• _TRY IT_:
Give the data below again exactly as written, without its pictures.

** Opening INFORMATION PROVIDED block **

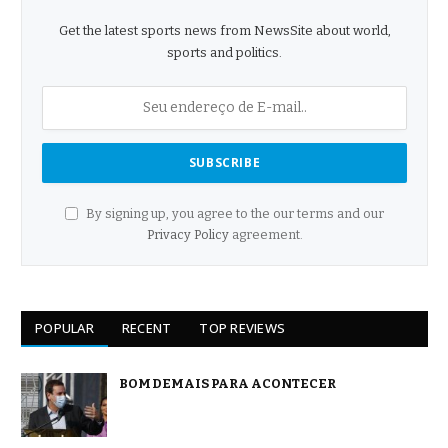
Get the latest sports news from NewsSite about world,
sports and politics.
By signing up, you agree to the our terms and our
Privacy Policy
agreement.
POPULAR
RECENT
TOP REVIEWS
BOM DEMAIS PARA ACONTECER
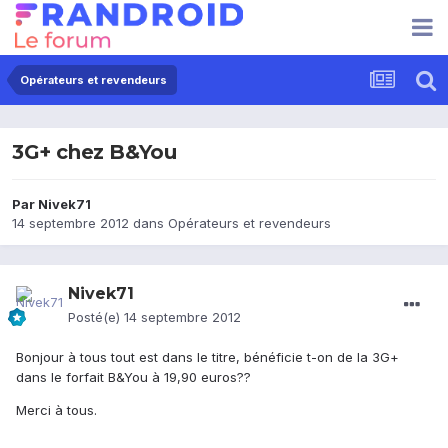
Opérateurs et revendeurs
3G+ chez B&You
Par
Nivek71
14 septembre 2012
dans
Opérateurs et revendeurs
Nivek71
Posté(e)
14 septembre 2012
Bonjour à tous tout est dans le titre, bénéficie t-on de la 3G+
dans le forfait B&You à 19,90 euros??
Merci à tous.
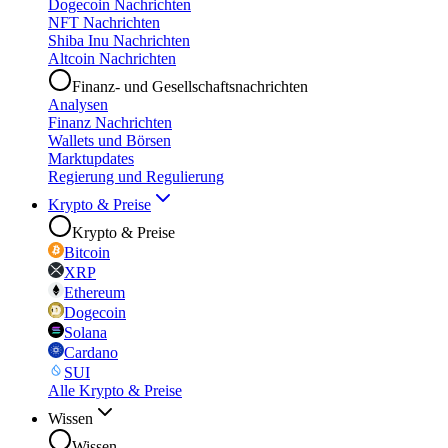
Dogecoin Nachrichten
NFT Nachrichten
Shiba Inu Nachrichten
Altcoin Nachrichten
Finanz- und Gesellschaftsnachrichten
Analysen
Finanz Nachrichten
Wallets und Börsen
Marktupdates
Regierung und Regulierung
Krypto & Preise
Krypto & Preise
Bitcoin
XRP
Ethereum
Dogecoin
Solana
Cardano
SUI
Alle Krypto & Preise
Wissen
Wissen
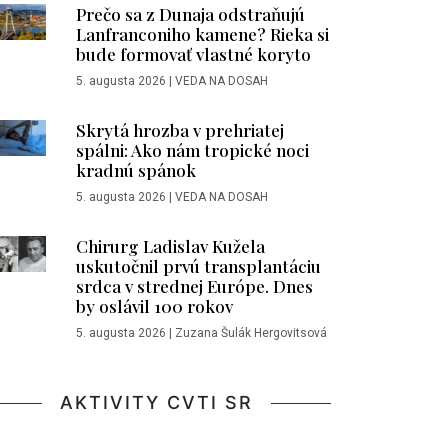
Prečo sa z Dunaja odstraňujú
Lanfranconiho kamene? Rieka si
bude formovať vlastné koryto
5. augusta 2026
|
VEDA NA DOSAH
Skrytá hrozba v prehriatej
spálni: Ako nám tropické noci
kradnú spánok
5. augusta 2026
|
VEDA NA DOSAH
Chirurg Ladislav Kužela
uskutočnil prvú transplantáciu
srdca v strednej Európe. Dnes
by oslávil 100 rokov
5. augusta 2026
|
Zuzana Šulák Hergovitsová
AKTIVITY CVTI SR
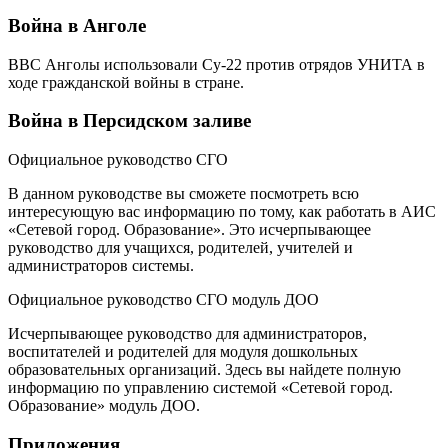
Война в Анголе
ВВС Анголы использовали Су-22 против отрядов УНИТА в
ходе гражданской войны в стране.
Война в Персидском заливе
Официальное руководство СГО
В данном руководстве вы сможете посмотреть всю
интересующую вас информацию по тому, как работать в АИС
«Сетевой город. Образование». Это исчерпывающее
руководство для учащихся, родителей, учителей и
администраторов системы.
Официальное руководство СГО модуль ДОО
Исчерпывающее руководство для администраторов,
воспитателей и родителей для модуля дошкольных
образовательных организаций. Здесь вы найдете полную
информацию по управлению системой «Сетевой город.
Образование» модуль ДОО.
Приложения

** Closing INFORMATION PROVIDED block **

• _EXERCISE RESPONSE_:
Get the latest sports news from NewsSite about world,
sports and politics.
By signing up, you agree to the our terms and our
Privacy Policy
agreement.
POPULAR
RECENT
TOP REVIEWS
BOM DEMAIS PARA ACONTECER
Opérateurs et revendeurs
3G+ chez B&You
Par
Nivek71
14 septembre 2012
dans
Opérateurs et revendeurs
Nivek71
Posté(e)
14 septembre 2012
Bonjour à tous tout est dans le titre, bénéficie t-on de la 3G+
dans le forfait B&You à 19,90 euros??
Merci à tous.
Dogecoin Nachrichten
NFT Nachrichten
Shiba Inu Nachrichten
Altcoin Nachrichten
Finanz- und Gesellschaftsnachrichten
Analysen
Finanz Nachrichten
Wallets und Börsen
Marktupdates
Regierung und Regulierung
Krypto & Preise
Krypto & Preise
Bitcoin
XRP
Ethereum
Dogecoin
Solana
Cardano
SUI
Alle Krypto & Preise
Wissen
Wissen
Prečo sa z Dunaja odstraňujú
Lanfranconiho kamene? Rieka si
bude formovať vlastné koryto
5. augusta 2026
|
VEDA NA DOSAH
Skrytá hrozba v prehriatej
spálni: Ako nám tropické noci
kradnú spánok
5. augusta 2026
|
VEDA NA DOSAH
Chirurg Ladislav Kužela
uskutočnil prvú transplantáciu
srdca v strednej Európe. Dnes
by oslávil 100 rokov
5. augusta 2026
|
Zuzana Šulák Hergovitsová
AKTIVITY CVTI SR
Война в Анголе
ВВС Анголы использовали Су-22 против отрядов УНИТА в
ходе гражданской войны в стране.
Война в Персидском заливе
Официальное руководство СГО
В данном руководстве вы сможете посмотреть всю
интересующую вас информацию по тому, как работать в АИС
«Сетевой город. Образование». Это исчерпывающее
руководство для учащихся, родителей, учителей и
администраторов системы.
Официальное руководство СГО модуль ДОО
Исчерпывающее руководство для администраторов,
воспитателей и родителей для модуля дошкольных
образовательных организаций. Здесь вы найдете полную
информацию по управлению системой «Сетевой город.
Образование» модуль ДОО.
Приложения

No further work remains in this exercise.